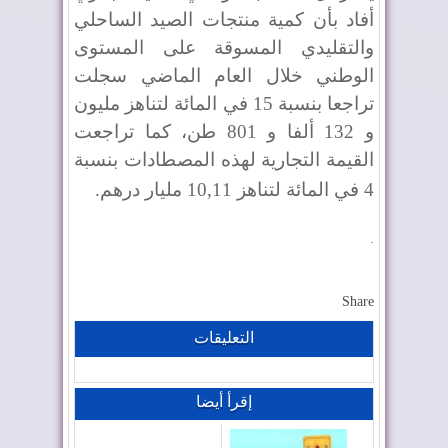
أفاد بأن كمية منتجات الصيد الساحلي
والتقليدي المسوقة على المستوى
الوطني خلال العام الماضي سجلت
تراجعا بنسبة 15 في المائة لتناهز مليون
و 132 ألفا و 801 طن، كما تراجعت
القيمة التجارية لهذه المصطادات بنسبة
4 في المائة لتناهز 10,11 مليار درهم
.
.
Share
التعليقات
إقرأ أيضا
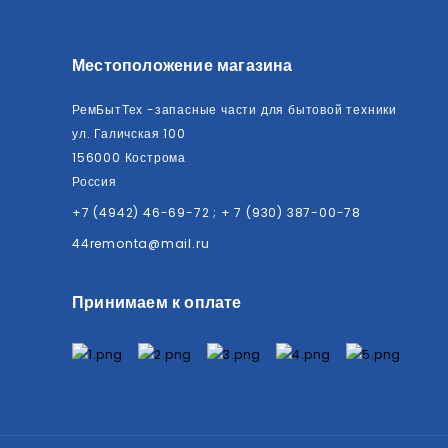
Местоположение магазина
РемБытТех -запасные части для бытовой техники
ул. Галичская 100
156000 Кострома
Россия
+7 (4942) 46-69-72 ; + 7 (930) 387-00-78
44remonta@mail.ru
Принимаем к оплате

Task directions
Nothing is needed beyond an exact transcription of the lines from the one containing "تراجعا بنسبة 15 في المائة لتناهز مليون" to the end of the entries above, with the pictures omitted.

Solution to this exercise
تراجعا بنسبة 15 في المائة لتناهز مليون
و 132 ألفا و 801 طن، كما تراجعت
القيمة التجارية لهذه المصطادات بنسبة
4 في المائة لتناهز 10,11 مليار درهم
.
.
Share
التعليقات
إقرأ أيضا
Местоположение магазина
РемБытТех -запасные части для бытовой техники
ул. Галичская 100
156000 Кострома
Россия
+7 (4942) 46-69-72 ; + 7 (930) 387-00-78
44remonta@mail.ru
Принимаем к оплате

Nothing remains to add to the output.